President Barack Obama can never be faulted for his choice of words. His assessment of the Arab Spring and the US role in it was no exception. "Change cannot be denied", he said and proceeded to endorse the movements in Tunisia, Egypt, Libya, Syria, Yemen and Bahrain.
Claiming to open a new chapter in American diplomacy, Obama spoke out clearly in favour of democratic change, urging the leaders of the region either to lead the transition or get out of the way. "America values the dignity of the street vendor in Tunisia against the raw power of the dictator", he declared.
What pleased the President about the revolutions in Tunisia and Egypt and the demands for change in other parts of the Middle East and North Africa was that they meant rejection of the ways of Osama Bin Laden, who believed that violent extremism alone would take the Islamic world to the promised land.
As Tom Friedman pointed out, Laden lived long enough to see the death of his philosophy in the Arab world. The people in the region had taken their future into their own hands and they had achieved more in six months than terrorists had accomplished in decades. In the circumstances, the rest of the world, particularly the US should readjust their policies to remain relevant.
President Obama admitted that the core interests the US had pursued in the region, such as counter terrorism, non-proliferation, free trade, security, Israeli friendship and Arab- Israeli peace had not helped to eliminate mistrust. Self determination of individuals would be as important as stability and, therefore, the US would oppose repression and support universal human rights.
In dealing with specific cases, President Obama sought to find common elements in all of them, which deserved the US support. Seeking democratic change in the Arab world was an opportunity for the US.
But more importantly, President Obama recognised that politics alone did not put protesters into the streets.
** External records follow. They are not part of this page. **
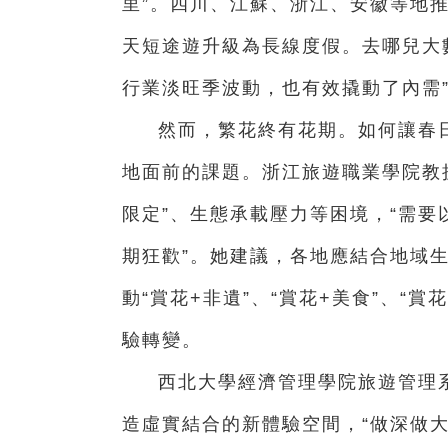
里”。四川、江蘇、浙江、安徽等地
天短途遊升級為長線度假。去哪兒大
行業淡旺季波動，也有效撬動了內需
然而，繁花終有花期。如何讓春日
地面前的課題。浙江旅遊職業學院教
限定”、生態承載壓力等困境，“需
期狂歡”。她建議，各地應結合地域生
動“賞花+非遺”、“賞花+美食”、“
驗轉變。
西北大學經濟管理學院旅遊管理
造虛實結合的新體驗空間，“做深做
Though there were islands of prosperity in these countries, many had difficulty putting the food on the table. Talents were in plenty, but corruption and authoritarianism denied opportunity to young people. President Obama outlined a number of measures ranging from writing off Egypt's debt to multilateral and bilateral assistance to the countries that emerged from repressive regimes.
No speech on the Arab world could conclude without a road map for Israel and Palestine. In fact, it would have made no sense if the President had made no mention of this core issue on which the future of US-Arab relations would depend.
A day before receiving Prime Minister Natenyahu in the White House, Barack Obama became the first US President to explicitly state that the borders of Israel and Palestine should be based on 1967 lines with mutually agreed swaps. He was categorical about the unshakable US commitment to Israel's security, but the principles he laid down for an eventual solution based on Israel and Palestine existing within recognised and secure borders were unexceptionable.
The plans were opposed instantly by Israel, Hamas and the Republican Party, a sure sign that Obama plans had the potential to move towards a compromise.
Like the Cairo speech two years ago, the Arab Spring speech too was an effort to build bridges with the Islamic world. Coming as it did after the elimination of Bin Laden, the speech was particularly conciliatory except in the case of Iran and Syria, which were clubbed together for supporting terrorism and repressing their own people. A heavy dose of economic measures will be welcomed by the new regimes, which have to grapple with depleted treasuries and development challenges. The President sought to justify US intervention in Libya and hinted that the US would not hesitate to step in wherever the new spirit of democracy faced resistance.
Barack Obama mentioned virtually every country, which had shown signs of unrest, but steered clear of even mentioning Saudi Arabia, an omission, which was carefully noted by analysts. But the sweeping generalisations he made about the elements of the Arab Spring cannot but apply to Saudi Arabia also. But there is no denying the fact that each situation would require a different principle and policy.
President Obama has a greater reputation as an orator rather than as a statesman. His readiness to pursue American national interests at any cost, even by initiating new wars and other forms of intervention has detracted from his messiah image he had before the election. The US foreign policy has shown no great change since Barack Obama became President. Expectations about peace breaking out on all fronts, on the basis of which President Obama was given a Nobel Prize for Peace were belied.
Against such a record, the Arab Spring speech would also be read with skepticism, cynicism and even disbelief. The world will welcome the lofty ideas that have figured in the speech, but the credibility deficit will remain till the US conduct on the ground matches the President's golden vocabulary.
T P Sreenivasan is a former ambassador of India to the United Nations, Vienna, and a former Governor for India at the International Atomic Energy Agency, Vienna.
He is currently the Director General, Kerala International Centre, Thiruvananthapuram, and a Member of the National Security Advisory Board.